> [TO DO]
Everything from the line containing "of the beginning of" through the line containing "Create account" in the listing below should be copied exactly, and nothing more.

────────────────────────────────────────

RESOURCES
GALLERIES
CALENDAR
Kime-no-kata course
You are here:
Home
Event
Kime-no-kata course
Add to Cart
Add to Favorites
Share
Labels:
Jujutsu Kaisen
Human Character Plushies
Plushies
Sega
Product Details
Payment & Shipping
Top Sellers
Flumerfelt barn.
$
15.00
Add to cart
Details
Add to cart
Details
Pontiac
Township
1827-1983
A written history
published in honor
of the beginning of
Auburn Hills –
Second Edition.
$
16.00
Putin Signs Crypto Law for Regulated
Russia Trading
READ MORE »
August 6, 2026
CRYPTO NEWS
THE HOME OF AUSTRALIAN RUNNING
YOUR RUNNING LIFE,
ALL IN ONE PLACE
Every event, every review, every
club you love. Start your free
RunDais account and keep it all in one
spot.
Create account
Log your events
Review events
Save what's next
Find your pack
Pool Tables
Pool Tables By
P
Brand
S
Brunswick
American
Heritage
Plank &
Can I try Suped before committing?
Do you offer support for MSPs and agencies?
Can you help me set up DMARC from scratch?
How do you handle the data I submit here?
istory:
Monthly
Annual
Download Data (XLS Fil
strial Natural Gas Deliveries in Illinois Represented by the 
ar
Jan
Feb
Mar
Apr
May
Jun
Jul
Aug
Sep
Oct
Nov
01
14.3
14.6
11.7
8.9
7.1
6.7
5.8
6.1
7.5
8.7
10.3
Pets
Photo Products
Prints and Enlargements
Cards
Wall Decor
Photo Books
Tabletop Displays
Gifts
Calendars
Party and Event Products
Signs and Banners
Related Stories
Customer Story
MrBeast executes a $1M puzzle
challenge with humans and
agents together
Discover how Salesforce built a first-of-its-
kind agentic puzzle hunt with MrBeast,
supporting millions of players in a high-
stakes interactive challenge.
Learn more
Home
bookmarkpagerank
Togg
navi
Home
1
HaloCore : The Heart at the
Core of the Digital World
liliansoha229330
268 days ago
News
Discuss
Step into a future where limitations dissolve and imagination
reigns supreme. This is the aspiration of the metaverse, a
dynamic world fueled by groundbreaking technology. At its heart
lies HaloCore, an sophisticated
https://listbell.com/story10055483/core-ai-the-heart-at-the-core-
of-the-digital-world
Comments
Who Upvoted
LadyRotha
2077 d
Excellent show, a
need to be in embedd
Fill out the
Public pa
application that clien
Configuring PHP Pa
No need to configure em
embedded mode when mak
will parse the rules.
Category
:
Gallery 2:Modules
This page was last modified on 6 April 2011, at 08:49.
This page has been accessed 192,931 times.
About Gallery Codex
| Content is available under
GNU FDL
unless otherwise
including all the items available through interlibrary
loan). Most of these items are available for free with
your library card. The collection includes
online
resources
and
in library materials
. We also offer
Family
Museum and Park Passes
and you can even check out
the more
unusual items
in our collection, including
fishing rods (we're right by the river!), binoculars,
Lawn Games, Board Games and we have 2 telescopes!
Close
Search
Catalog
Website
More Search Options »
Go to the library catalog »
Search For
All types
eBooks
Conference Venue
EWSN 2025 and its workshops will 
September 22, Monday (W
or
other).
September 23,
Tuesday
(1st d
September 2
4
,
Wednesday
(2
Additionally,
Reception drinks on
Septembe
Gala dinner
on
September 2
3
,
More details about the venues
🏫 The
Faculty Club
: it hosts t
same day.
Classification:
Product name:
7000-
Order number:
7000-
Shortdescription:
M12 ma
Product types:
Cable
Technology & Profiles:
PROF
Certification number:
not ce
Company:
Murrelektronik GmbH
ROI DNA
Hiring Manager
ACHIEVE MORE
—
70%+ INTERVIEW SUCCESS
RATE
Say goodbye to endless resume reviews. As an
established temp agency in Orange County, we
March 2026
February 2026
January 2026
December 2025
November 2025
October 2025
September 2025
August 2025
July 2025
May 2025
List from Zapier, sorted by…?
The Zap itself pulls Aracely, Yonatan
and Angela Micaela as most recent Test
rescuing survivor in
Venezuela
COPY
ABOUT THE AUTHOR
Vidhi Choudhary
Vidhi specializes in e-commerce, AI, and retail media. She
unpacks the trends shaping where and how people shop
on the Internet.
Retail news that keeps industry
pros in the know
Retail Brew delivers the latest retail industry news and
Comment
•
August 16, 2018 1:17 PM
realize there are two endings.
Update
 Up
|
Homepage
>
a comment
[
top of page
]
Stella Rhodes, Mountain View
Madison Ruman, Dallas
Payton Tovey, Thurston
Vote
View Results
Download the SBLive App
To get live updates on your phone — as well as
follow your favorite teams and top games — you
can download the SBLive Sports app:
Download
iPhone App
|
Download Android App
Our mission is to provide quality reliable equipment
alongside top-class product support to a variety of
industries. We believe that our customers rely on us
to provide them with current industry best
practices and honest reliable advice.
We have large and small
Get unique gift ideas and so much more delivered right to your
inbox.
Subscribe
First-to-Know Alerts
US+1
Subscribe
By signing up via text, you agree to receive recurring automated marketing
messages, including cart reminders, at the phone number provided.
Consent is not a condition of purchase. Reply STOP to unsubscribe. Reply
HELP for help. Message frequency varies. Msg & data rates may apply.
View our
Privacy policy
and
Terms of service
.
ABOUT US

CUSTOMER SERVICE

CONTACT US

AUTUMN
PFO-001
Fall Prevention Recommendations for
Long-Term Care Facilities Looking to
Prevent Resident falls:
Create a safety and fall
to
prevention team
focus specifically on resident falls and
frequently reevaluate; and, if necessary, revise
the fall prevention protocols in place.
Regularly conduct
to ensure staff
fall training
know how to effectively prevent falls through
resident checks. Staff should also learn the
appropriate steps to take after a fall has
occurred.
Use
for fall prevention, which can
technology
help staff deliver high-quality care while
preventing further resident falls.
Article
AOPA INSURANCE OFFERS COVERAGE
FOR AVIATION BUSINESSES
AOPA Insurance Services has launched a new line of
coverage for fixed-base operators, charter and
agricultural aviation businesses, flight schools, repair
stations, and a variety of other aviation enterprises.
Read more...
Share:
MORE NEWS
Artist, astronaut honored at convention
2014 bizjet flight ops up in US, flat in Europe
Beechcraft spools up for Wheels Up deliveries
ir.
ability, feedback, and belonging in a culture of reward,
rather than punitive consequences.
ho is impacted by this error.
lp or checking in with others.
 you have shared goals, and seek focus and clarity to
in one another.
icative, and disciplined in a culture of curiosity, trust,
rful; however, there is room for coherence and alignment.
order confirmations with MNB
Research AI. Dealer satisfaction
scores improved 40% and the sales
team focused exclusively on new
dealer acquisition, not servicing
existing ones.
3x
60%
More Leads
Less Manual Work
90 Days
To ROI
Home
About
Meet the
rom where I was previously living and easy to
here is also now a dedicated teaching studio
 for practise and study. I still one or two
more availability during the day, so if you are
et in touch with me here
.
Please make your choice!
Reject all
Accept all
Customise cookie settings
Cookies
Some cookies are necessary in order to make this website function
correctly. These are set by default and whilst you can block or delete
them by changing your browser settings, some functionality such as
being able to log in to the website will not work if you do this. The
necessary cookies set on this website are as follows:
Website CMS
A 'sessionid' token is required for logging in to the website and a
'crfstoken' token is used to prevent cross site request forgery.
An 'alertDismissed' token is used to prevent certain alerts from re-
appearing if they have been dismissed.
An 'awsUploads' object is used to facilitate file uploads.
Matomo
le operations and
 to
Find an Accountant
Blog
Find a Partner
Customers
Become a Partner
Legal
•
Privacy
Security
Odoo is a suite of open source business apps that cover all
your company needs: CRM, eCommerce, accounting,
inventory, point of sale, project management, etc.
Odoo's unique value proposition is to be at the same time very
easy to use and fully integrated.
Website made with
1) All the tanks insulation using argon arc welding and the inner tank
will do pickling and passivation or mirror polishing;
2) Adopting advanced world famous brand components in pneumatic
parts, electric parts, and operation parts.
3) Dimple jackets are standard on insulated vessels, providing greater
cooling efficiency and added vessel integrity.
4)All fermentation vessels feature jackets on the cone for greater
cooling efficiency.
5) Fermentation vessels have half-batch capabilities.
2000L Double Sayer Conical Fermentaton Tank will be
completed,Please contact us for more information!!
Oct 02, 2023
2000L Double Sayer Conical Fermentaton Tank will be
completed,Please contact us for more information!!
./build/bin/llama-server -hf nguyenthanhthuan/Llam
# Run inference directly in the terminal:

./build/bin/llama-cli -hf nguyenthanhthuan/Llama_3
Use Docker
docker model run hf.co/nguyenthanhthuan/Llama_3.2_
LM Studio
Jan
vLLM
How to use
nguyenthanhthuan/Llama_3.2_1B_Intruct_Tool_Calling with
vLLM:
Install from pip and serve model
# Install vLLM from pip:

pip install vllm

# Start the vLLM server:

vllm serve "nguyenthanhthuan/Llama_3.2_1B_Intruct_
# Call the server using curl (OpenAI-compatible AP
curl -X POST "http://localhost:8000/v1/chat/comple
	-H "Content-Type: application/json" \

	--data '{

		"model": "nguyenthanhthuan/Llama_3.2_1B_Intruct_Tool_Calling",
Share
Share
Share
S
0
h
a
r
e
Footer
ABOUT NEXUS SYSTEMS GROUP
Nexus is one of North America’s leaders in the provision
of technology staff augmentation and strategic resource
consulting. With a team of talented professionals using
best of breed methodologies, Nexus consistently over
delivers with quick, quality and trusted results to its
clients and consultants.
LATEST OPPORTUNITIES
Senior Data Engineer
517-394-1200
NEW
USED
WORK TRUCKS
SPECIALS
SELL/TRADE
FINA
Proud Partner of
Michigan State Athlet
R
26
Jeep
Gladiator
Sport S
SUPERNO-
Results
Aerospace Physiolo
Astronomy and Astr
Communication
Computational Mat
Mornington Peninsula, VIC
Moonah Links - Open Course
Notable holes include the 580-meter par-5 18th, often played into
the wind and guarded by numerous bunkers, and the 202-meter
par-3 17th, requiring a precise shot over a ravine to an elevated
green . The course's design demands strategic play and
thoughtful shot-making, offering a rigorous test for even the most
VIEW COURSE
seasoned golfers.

────────────────────────────────────────

> [RESULT FOR THIS EXERCISE]
of the beginning of
Auburn Hills –
Second Edition.
$
16.00
Putin Signs Crypto Law for Regulated
Russia Trading
READ MORE »
August 6, 2026
CRYPTO NEWS
THE HOME OF AUSTRALIAN RUNNING
YOUR RUNNING LIFE,
ALL IN ONE PLACE
Every event, every review, every
club you love. Start your free
RunDais account and keep it all in one
spot.
Create account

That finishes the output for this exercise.